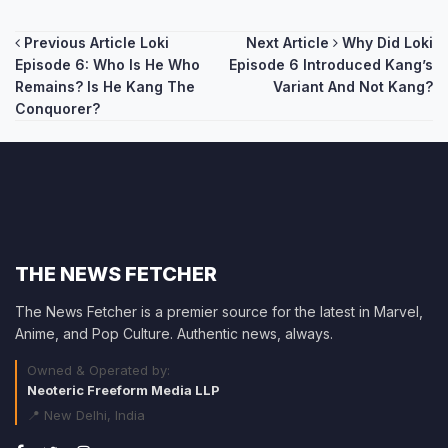
Post
Previous Article
Loki
Next Article
Why Did Loki
Episode 6: Who Is He Who
Episode 6 Introduced Kang’s
navigation
Remains? Is He Kang The
Variant And Not Kang?
Conquorer?
THE NEWS FETCHER
The News Fetcher is a premier source for the latest in Marvel,
Anime, and Pop Culture. Authentic news, always.
Owned & Operated by:
Neoteric Freeform Media LLP
📍 New Delhi, India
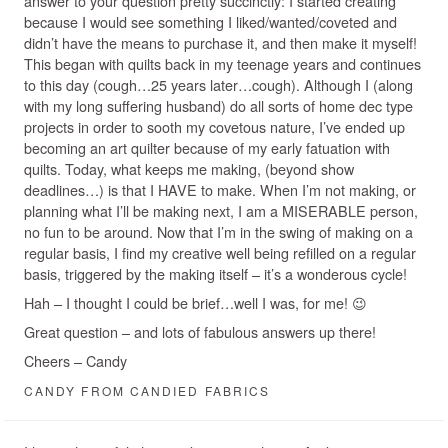
answer to your question pretty succinctly: I started creating
because I would see something I liked/wanted/coveted and
didn’t have the means to purchase it, and then make it myself!
This began with quilts back in my teenage years and continues
to this day (cough…25 years later…cough). Although I (along
with my long suffering husband) do all sorts of home dec type
projects in order to sooth my covetous nature, I’ve ended up
becoming an art quilter because of my early fatuation with
quilts. Today, what keeps me making, (beyond show
deadlines…) is that I HAVE to make. When I’m not making, or
planning what I’ll be making next, I am a MISERABLE person,
no fun to be around. Now that I’m in the swing of making on a
regular basis, I find my creative well being refilled on a regular
basis, triggered by the making itself – it’s a wonderous cycle!
Hah – I thought I could be brief…well I was, for me! 😉
Great question – and lots of fabulous answers up there!
Cheers – Candy
CANDY FROM CANDIED FABRICS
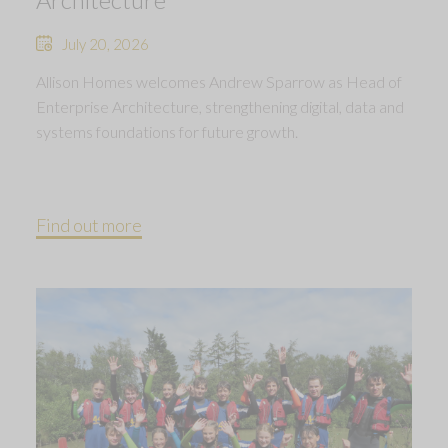
July 20, 2026
Allison Homes welcomes Andrew Sparrow as Head of
Enterprise Architecture, strengthening digital, data and
systems foundations for future growth.
Find out more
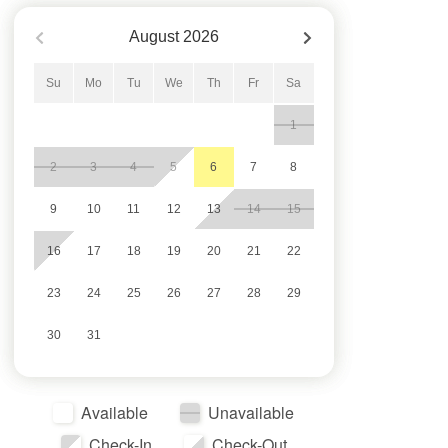
August
2026
Su
Mo
Tu
We
Th
Fr
Sa
1
2
3
4
5
6
7
8
9
10
11
12
13
14
15
16
17
18
19
20
21
22
23
24
25
26
27
28
29
30
31
Available
Unavailable
Check-In
Check-Out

----

■ WORK TO BE COMPLETED
Could you return the listing above exactly, minus its pictures?

■ YOUR RESPONSE
Post
Previous Article
Loki
Next Article
Why Did Loki
Episode 6: Who Is He Who
Episode 6 Introduced Kang’s
navigation
Remains? Is He Kang The
Variant And Not Kang?
Conquorer?
THE NEWS FETCHER
The News Fetcher is a premier source for the latest in Marvel,
Anime, and Pop Culture. Authentic news, always.
Owned & Operated by:
Neoteric Freeform Media LLP
📍 New Delhi, India
answer to your question pretty succinctly: I started creating
because I would see something I liked/wanted/coveted and
didn’t have the means to purchase it, and then make it myself!
This began with quilts back in my teenage years and continues
to this day (cough…25 years later…cough). Although I (along
with my long suffering husband) do all sorts of home dec type
projects in order to sooth my covetous nature, I’ve ended up
becoming an art quilter because of my early fatuation with
quilts. Today, what keeps me making, (beyond show
deadlines…) is that I HAVE to make. When I’m not making, or
planning what I’ll be making next, I am a MISERABLE person,
no fun to be around. Now that I’m in the swing of making on a
regular basis, I find my creative well being refilled on a regular
basis, triggered by the making itself – it’s a wonderous cycle!
Hah – I thought I could be brief…well I was, for me! 😉
Great question – and lots of fabulous answers up there!
Cheers – Candy
CANDY FROM CANDIED FABRICS
July 20, 2026
Allison Homes welcomes Andrew Sparrow as Head of
Enterprise Architecture, strengthening digital, data and
systems foundations for future growth.
Find out more
August
2026
Su
Mo
Tu
We
Th
Fr
Sa
1
2
3
4
5
6
7
8
9
10
11
12
13
14
15
16
17
18
19
20
21
22
23
24
25
26
27
28
29
30
31
Available
Unavailable
Check-In
Check-Out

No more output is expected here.